Wednesday, June 10, 2009

The Kid's Home Haircut Adventure

When Jeremy and I were first married, we invested in a trimmer set so I could give him haircuts at home. I had never cut hair before, and so I was fortunate to have an adventurous and forgiving husband.

Our investment has paid off. In the last few years, our $15 deluxe trimmer set has saved us hundreds of dollars, and I have learned a new skill. The trick is to take that skill and apply it to a more challenging situation...

After learning to cut Jeremy's hair, I figured I would be just fine cutting my kids' hair. I had no idea how hard it would be. My son hates anything touching his head. He gets so upset when I cut his hair that I have considered taking him to a specialty kids' salon. Two things have held me back, the price ($20 and up), and the fact that my son has a hard time with strangers. Luckily, things are getting better.

Today I cut my son's hair and there was plenty of whining, but no crying or screaming. I consider this a success. Kids' haircuts are not for the faint of heart, but here are a few things that helped us survive:

1. Giving warning. Before my son had his bath in the morning, I talked about cutting his hair. I also let him know that he could watch his favorite movie while we did it. By the time the bath was over, he was talking about getting his hair cut.

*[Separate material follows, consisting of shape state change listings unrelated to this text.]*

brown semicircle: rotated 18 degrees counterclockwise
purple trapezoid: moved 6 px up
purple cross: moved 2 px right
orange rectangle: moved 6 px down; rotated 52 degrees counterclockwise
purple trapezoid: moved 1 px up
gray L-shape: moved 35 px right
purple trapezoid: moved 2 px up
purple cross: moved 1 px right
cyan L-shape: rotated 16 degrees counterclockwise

He actually agreed to it.

2. Good setup. I put a chair with a booster seat strapped on sideways (so the back of the chair wouldn't block access to his head). I used a vinyl tablecloth as a drop cloth, and we were ready.

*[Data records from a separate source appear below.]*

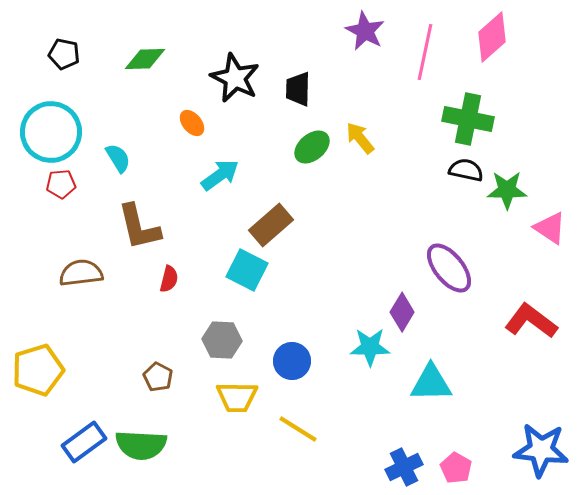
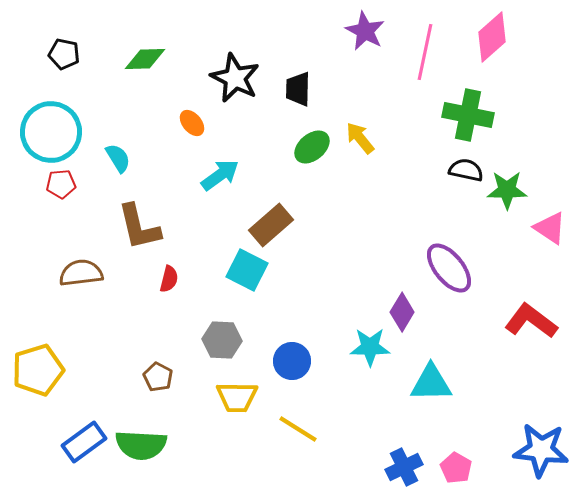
green cross: moved 4 px up
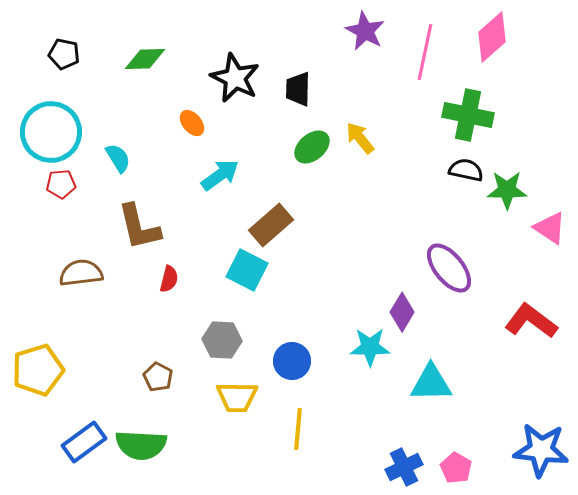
yellow line: rotated 63 degrees clockwise
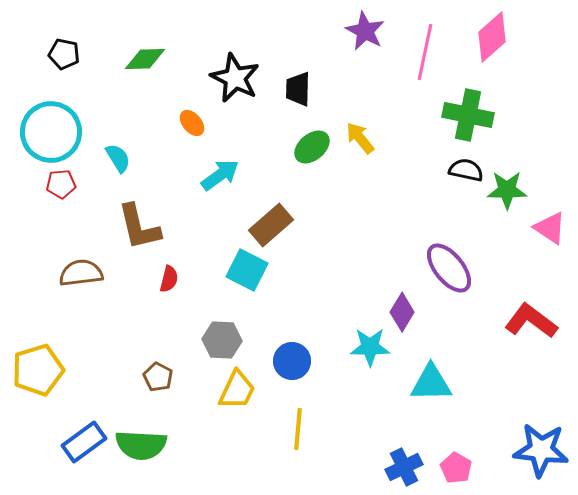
yellow trapezoid: moved 7 px up; rotated 66 degrees counterclockwise
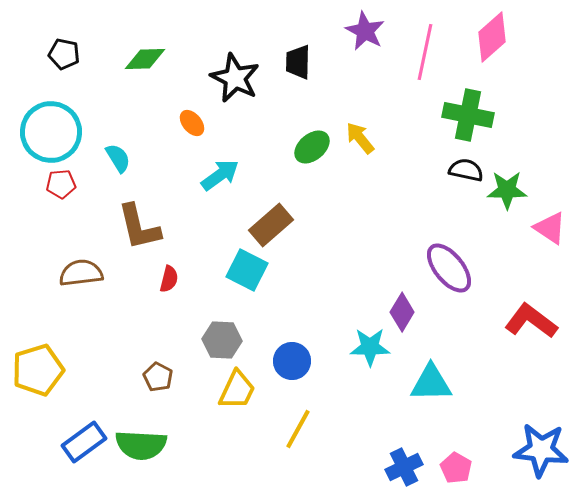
black trapezoid: moved 27 px up
yellow line: rotated 24 degrees clockwise
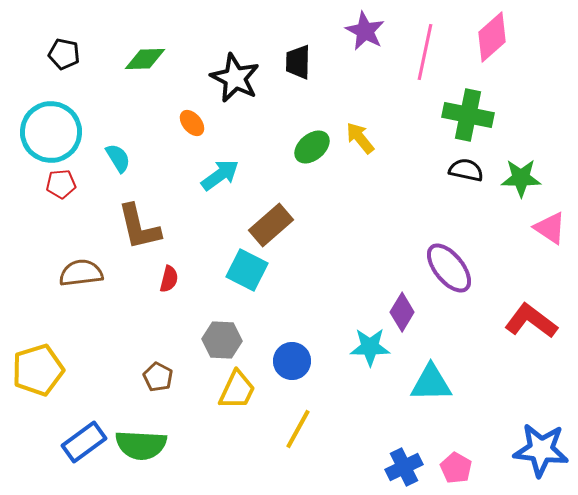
green star: moved 14 px right, 12 px up
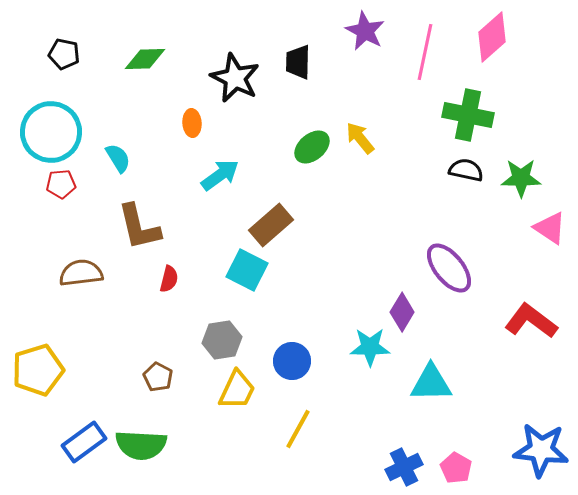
orange ellipse: rotated 36 degrees clockwise
gray hexagon: rotated 12 degrees counterclockwise
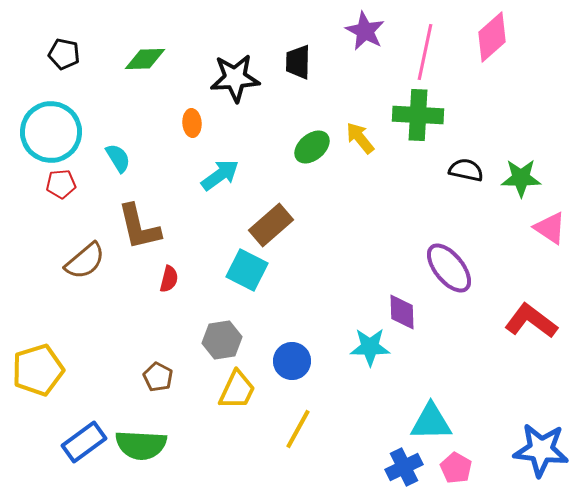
black star: rotated 30 degrees counterclockwise
green cross: moved 50 px left; rotated 9 degrees counterclockwise
brown semicircle: moved 4 px right, 12 px up; rotated 147 degrees clockwise
purple diamond: rotated 33 degrees counterclockwise
cyan triangle: moved 39 px down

3. Ditch the trimmer. My son hates it. He does better sitting a little longer for a scissors-only cut. Some kids might do better with just trimmer, since it would be fast.

4. Distraction. Some kids are okay if they have something really neat to play with. Kids salons usually have cartoons. I put on a DVD.

5. Talk. My son needs lots of persuasion, reassurance, praise for sitting still a few moments, etc. Some kids might just want to know what's going on. I also let him know that if he moved around too much, I would pause the movie (I followed through on that a few times).

6. Bribes. I hate using candy as a bribe. Usually there is something you want to do for your kids anyway that works, like reading a book or going outside, but haircutting needs a very powerful bribe at my house. Today I pulled out the chocolate chips. They worked. Two big chocolate chips was enough for my son to let me trim above each ear. Ten or twelve chips total, and my son had short hair again.

So that's how we made it through a kid's home haircut. It takes some problem solving, but it really is doable.